Yosemite Valley's Half Dome at sunset. The Regular Northwest Face route climbs cracks and corners toward the shoulder, followed by more difficult climbing near the left-hand skyline. Photo by Luke Laeser.
Yosemite Valley's Half Dome at sunset. The Regular Northwest Face route climbs cracks and corners toward the shoulder, followed by more difficult climbing near the left-hand skyline. Photo by Luke Laeser.
Alex Honnold has free-soloed the Regular Northwest Face (VI 5.12a, 23 pitches) on Half Dome in Yosemite National Park. Honnold took 2 hours and 50 minutes to complete the route, which has one short pitch of 5.12a and several pitches of 5.11+.
Honnold had previously climbed the route five times, including a roped free ascent last year and another free ascent two days before his solo. He carried no rope or harness during his solo, which he completed before noon on September 6.
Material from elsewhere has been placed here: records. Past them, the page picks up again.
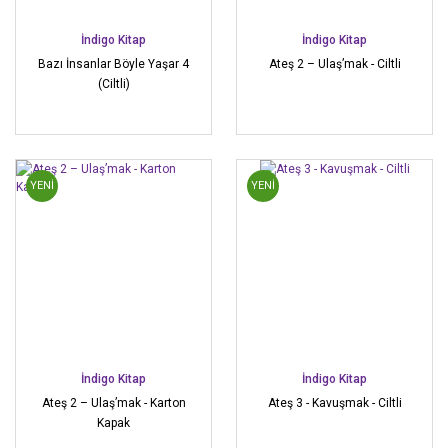
İndigo Kitap
İndigo Kitap
Bazı İnsanlar Böyle Yaşar 4
Ateş 2 – Ulaş’mak - Ciltli
(Ciltli)
YENİ
YENİ
İndigo Kitap
İndigo Kitap
Ateş 2 – Ulaş’mak - Karton
Ateş 3 - Kavuşmak - Ciltli
Kapak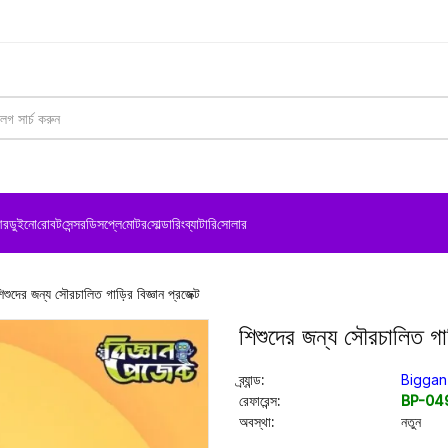
রডুইনো
রোবট
সেন্সর
ডিসপ্লে
মোটর
সোল্ডারিং
ব্যাটারি
সোলার
িশুদের জন্য সৌরচালিত গাড়ির বিজ্ঞান প্রজেক্ট
শিশুদের জন্য সৌরচালিত গাড়
ব্র্যান্ড:
Biggan
রেফারেন্স:
BP-04
অবস্থা:
নতুন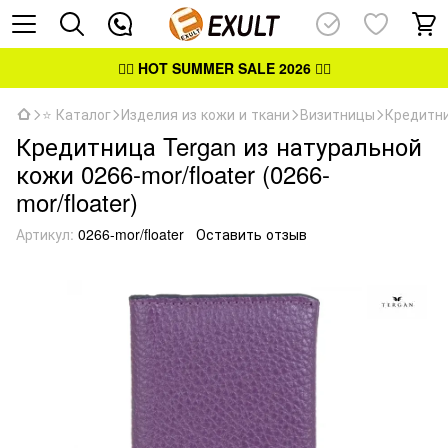
👉🏻
HOT SUMMER SALE 2026
👈🏻
⭐ Каталог
Изделия из кожи и ткани
Визитницы
Кредитн
Кредитница Tergan из натуральной
кожи 0266-mor/floater (0266-
mor/floater)
Артикул:
0266-mor/floater
Оставить отзыв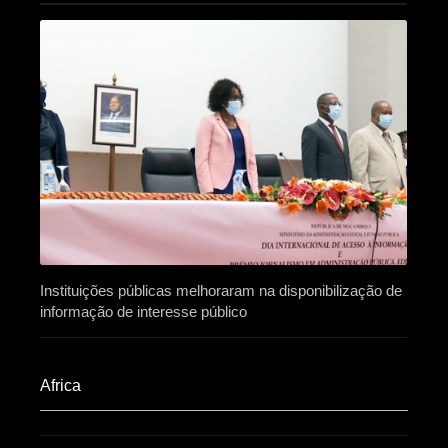
Instituições públicas melhoraram na disponibilização de
informação de interesse público
Africa​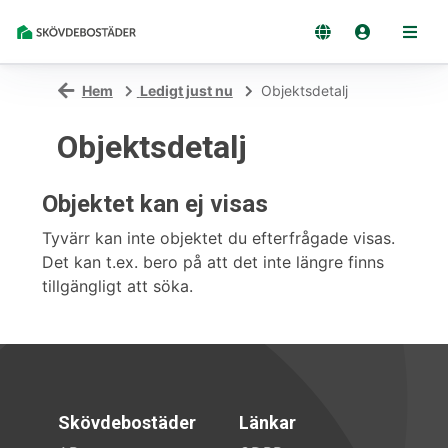
Hem
Ledigt just nu
Objektsdetalj
Objektsdetalj
Objektet kan ej visas
Tyvärr kan inte objektet du efterfrågade visas.
Det kan t.ex. bero på att det inte längre finns
tillgängligt att söka.
Skövdebostäder
Länkar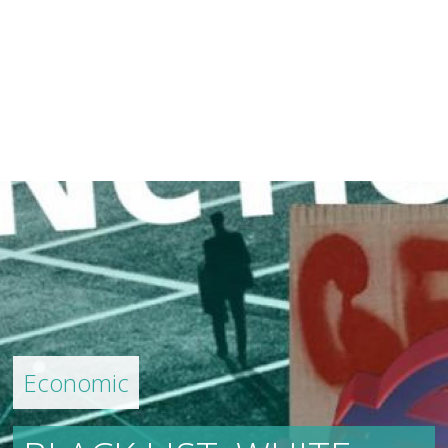
Economic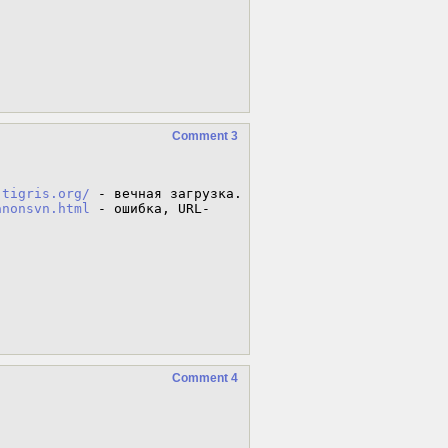
Comment 3
.tigris.org/
 - вечная загрузка. 

anonsvn.html
 - ошибка, URL-
Comment 4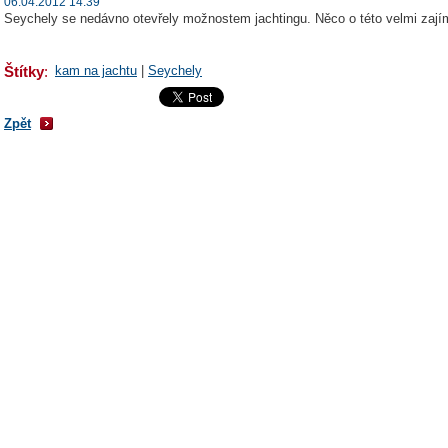
06.04.2012 14:39
Seychely se nedávno otevřely možnostem jachtingu. Něco o této velmi zají
Štítky
:
kam na jachtu
|
Seychely
Zpět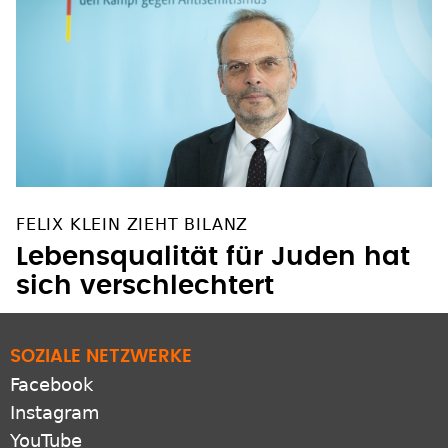
FELIX KLEIN ZIEHT BILANZ
Lebensqualität für Juden hat
sich verschlechtert
SOZIALE NETZWERKE
Facebook
Instagram
YouTube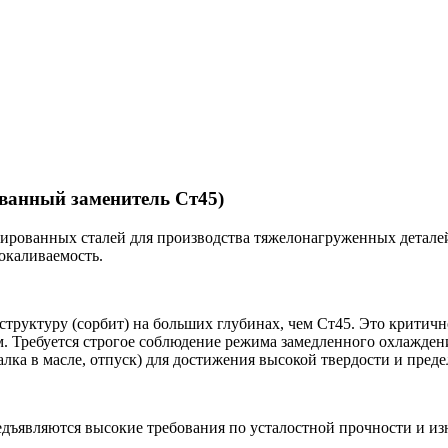
ованный заменитель Ст45)
гированных сталей для производства тяжелонагруженных деталей
окаливаемость.
руктуру (сорбит) на больших глубинах, чем Ст45. Это критично
. Требуется строгое соблюдение режима замедленного охлаждени
лка в масле, отпуск) для достижения высокой твердости и пред
едъявляются высокие требования по усталостной прочности и из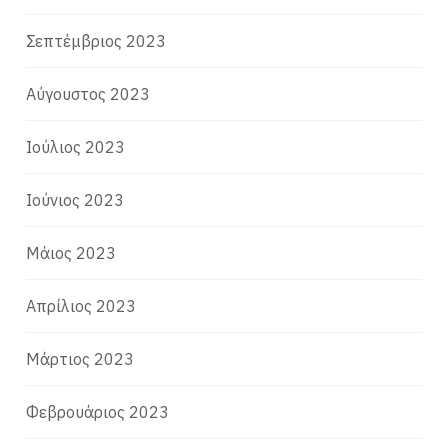
Σεπτέμβριος 2023
Αύγουστος 2023
Ιούλιος 2023
Ιούνιος 2023
Μάιος 2023
Απρίλιος 2023
Μάρτιος 2023
Φεβρουάριος 2023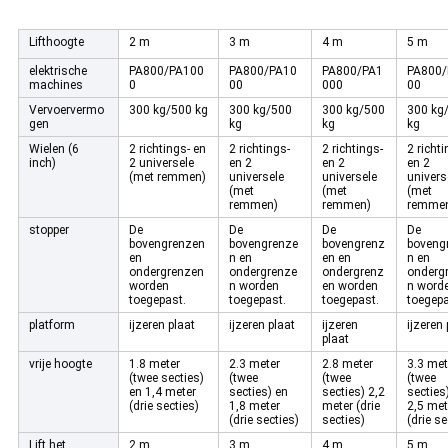
Lifthoogte
2 m
3 m
4 m
5 m
elektrische
PA800/PA100
PA800/PA10
PA800/PA1
PA800/
machines
0
00
000
00
Vervoervermo
300 kg/500 kg
300 kg/500
300 kg/500
300 kg
gen
kg
kg
kg
Wielen (6
2 richtings- en
2 richtings-
2 richtings-
2 richti
inch)
2 universele
en 2
en 2
en 2
(met remmen)
universele
universele
univers
(met
(met
(met
remmen)
remmen)
remme
stopper
De
De
De
De
bovengrenzen
bovengrenze
bovengrenz
boveng
en
n en
en en
n en
ondergrenzen
ondergrenze
ondergrenz
onderg
worden
n worden
en worden
n word
toegepast.
toegepast.
toegepast.
toegepa
platform
ijzeren plaat
ijzeren plaat
ijzeren
ijzeren 
plaat
vrije hoogte
1.8 meter
2.3 meter
2.8 meter
3.3 met
(twee secties)
(twee
(twee
(twee
en 1,4 meter
secties) en
secties) 2,2
secties
(drie secties)
1,8 meter
meter (drie
2,5 met
(drie secties)
secties)
(drie se
Lift het
2 m
3 m
4 m
5 m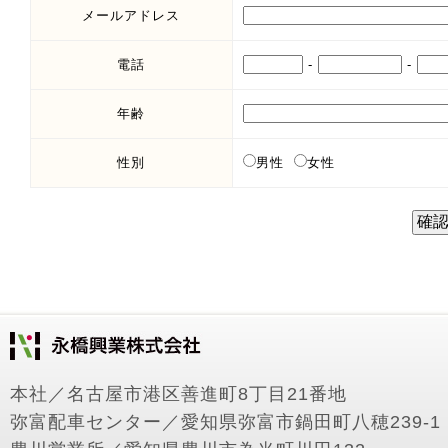
メールアドレス
電話
-
-
年齢
性別
男性
女性
本社／名古屋市港区善進町8丁目21番地
弥富配車センター／愛知県弥富市鍋田町八穂239-1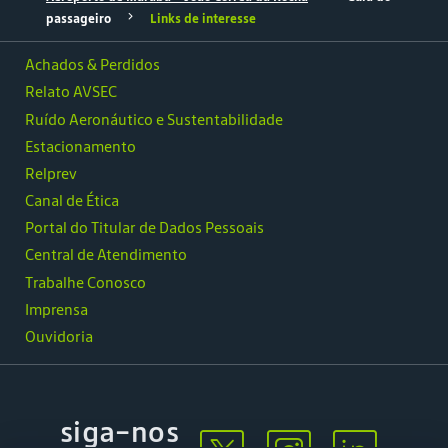
passageiro
Links de interesse
Achados & Perdidos
Relato AVSEC
Ruído Aeronáutico e Sustentabilidade
Estacionamento
Relprev
Canal de Ética
Portal do Titular de Dados Pessoais
Central de Atendimento
Trabalhe Conosco
Imprensa
Ouvidoria
siga-nos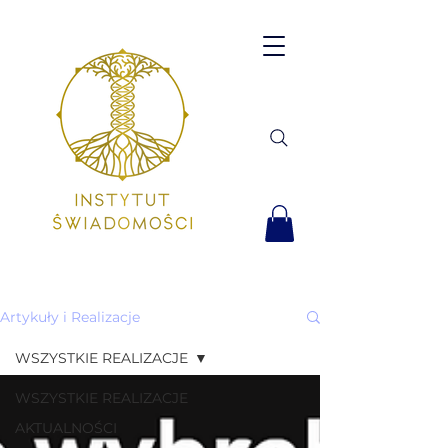
Artykuły i Realizacje
WSZYSTKIE REALIZACJE
WSZYSTKIE REALIZACJE
AKTUALNOŚCI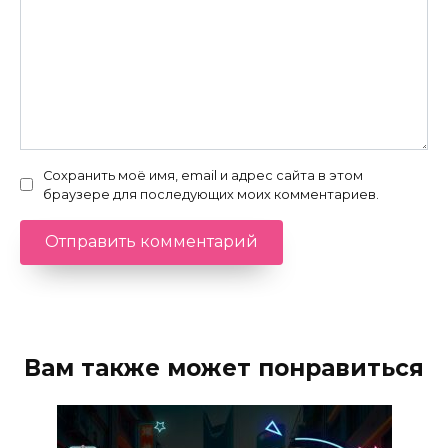
Сохранить моё имя, email и адрес сайта в этом
браузере для последующих моих комментариев.
Вам также может понравиться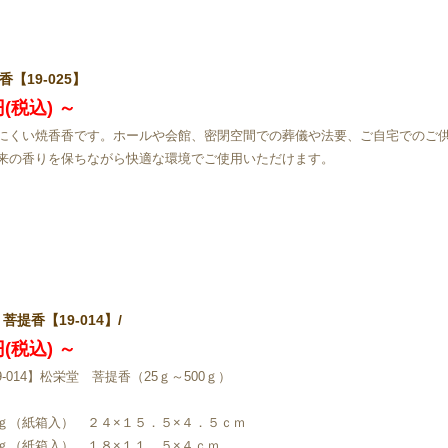
香【19-025】
円(税込)
～
にくい焼香香です。ホールや会館、密閉空間での葬儀や法要、ご自宅でのご
来の香りを保ちながら快適な環境でご使用いただけます。
菩提香【19-014】/
円(税込)
～
9-014】松栄堂 菩提香（25ｇ～500ｇ）
ｇ（紙箱入） ２４×１５．５×４．５ｃｍ
ｇ（紙箱入） １８×１１．５×４ｃｍ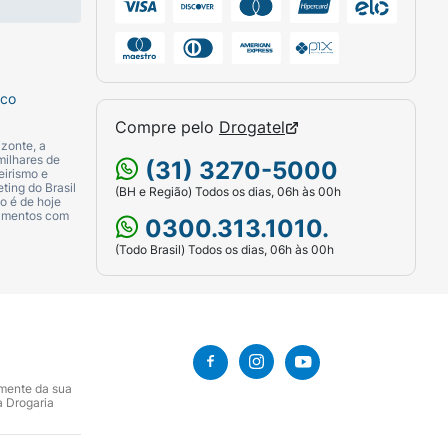
sco
Compre pelo
Drogatel
zonte, a
milhares de
(31) 3270-5000
eirismo e
ting do Brasil
(BH e Região) Todos os dias, 06h às 00h
o é de hoje
camentos com
0300.313.1010.
(Todo Brasil) Todos os dias, 06h às 00h
amente da sua
a Drogaria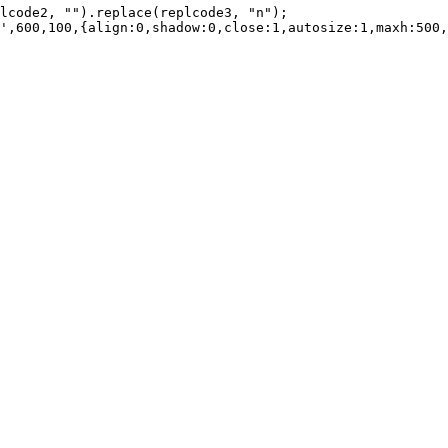
lcode2, "").replace(replcode3, "n");   

',600,100,{align:0,shadow:0,close:1,autosize:1,maxh:500,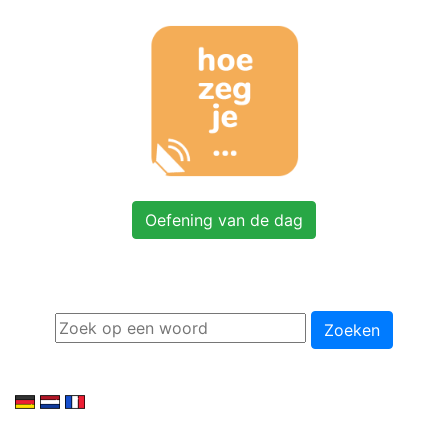
Oefening van de dag
Zoeken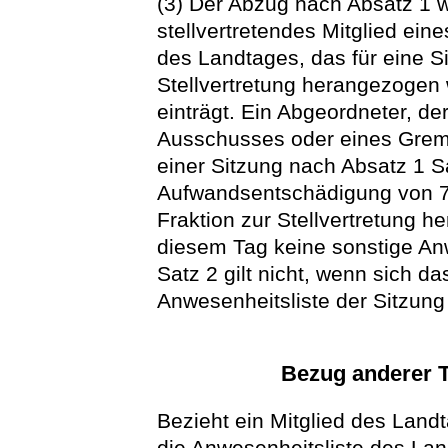
(3) Der Abzug nach Absatz 1 
stellvertretendes Mitglied e
des Landtages, das für eine Si
Stellvertretung herangezogen 
einträgt. Ein Abgeordneter, der
Ausschusses oder eines Gremi
einer Sitzung nach Absatz 1 Satz
Aufwandsentschädigung von 70,
Fraktion zur Stellvertretung 
diesem Tag keine sonstige An
Satz 2 gilt nicht, wenn sich da
Anwesenheitsliste der Sitzung
Bezug anderer T
Bezieht ein Mitglied des Land
die Anwesenheitsliste des Lan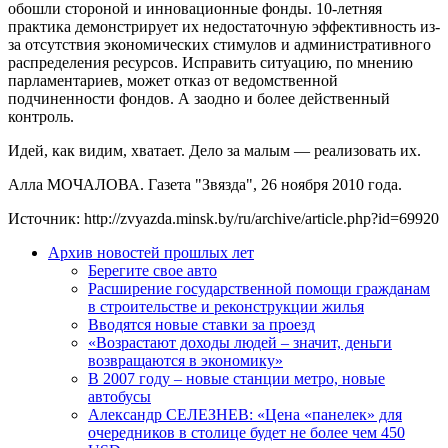
обошли стороной и инновационные фонды. 10-летняя
практика демонстрирует их недостаточную эффективность из-
за отсутствия экономических стимулов и административного
распределения ресурсов. Исправить ситуацию, по мнению
парламентариев, может отказ от ведомственной
подчиненности фондов. А заодно и более действенный
контроль.
Идей, как видим, хватает. Дело за малым — реализовать их.
Алла МОЧАЛОВА. Газета "Звязда", 26 ноября 2010 года.
Источник: http://zvyazda.minsk.by/ru/archive/article.php?id=69920
Архив новостей прошлых лет
Берегите свое авто
Расширение государственной помощи гражданам
в строительстве и реконструкции жилья
Вводятся новые ставки за проезд
«Возрастают доходы людей – значит, деньги
возвращаются в экономику»
В 2007 году – новые станции метро, новые
автобусы
Александр СЕЛЕЗНЕВ: «Цена «панелек» для
очередников в столице будет не более чем 450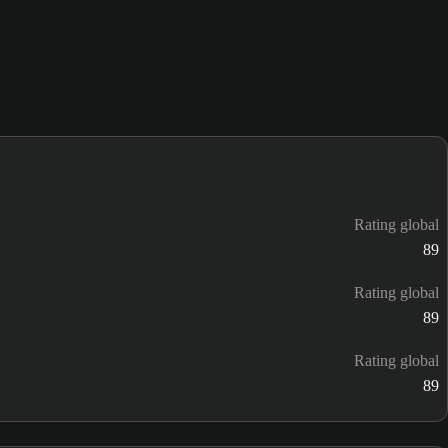
Rating global
89
Rating global
89
Rating global
89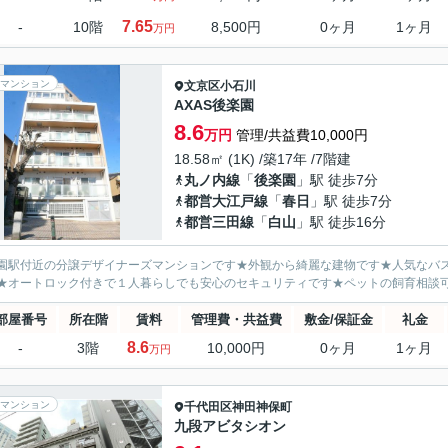
7.65
-
10階
8,500円
0ヶ月
1ヶ月
万円
マンション
文京区
小石川
AXAS後楽園
8.6
万円
管理/共益費10,000円
18.58㎡ (1K) /築17年 /7階建
丸ノ内線
「
後楽園
」駅 徒歩7分
都営大江戸線
「
春日
」駅 徒歩7分
都営三田線
「
白山
」駅 徒歩16分
園駅付近の分譲デザイナーズマンションです★外観から綺麗な建物です★人気なバ
★オートロック付きで１人暮らしでも安心のセキュリティです★ペットの飼育相談
部屋番号
所在階
賃料
管理費・共益費
敷金/保証金
礼金
8.6
-
3階
10,000円
0ヶ月
1ヶ月
万円
マンション
千代田区
神田神保町
九段アビタシオン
Alex Honnold receives a 2007 Golden Piton from Climbing editor Matt Samet at the January 2008 Outdoor Retailer show. Photo by Andy Mann.
The Regular Northwest Face, first climbed in 1957, was nearly free-climbed in 1976 by Jim Erickson and Art Higbee, who created most of the free variations and freed all but one pitch near the top. Leonard Coyne found a free variation to that final aid pitch in 1980, completing the first free ascent of the wall.
Honnold used the Higbee Hedral free variation (5.12a) on the fifth pitch and a circuitous 5.10 variation around the Robbins Traverse on the 10th pitch.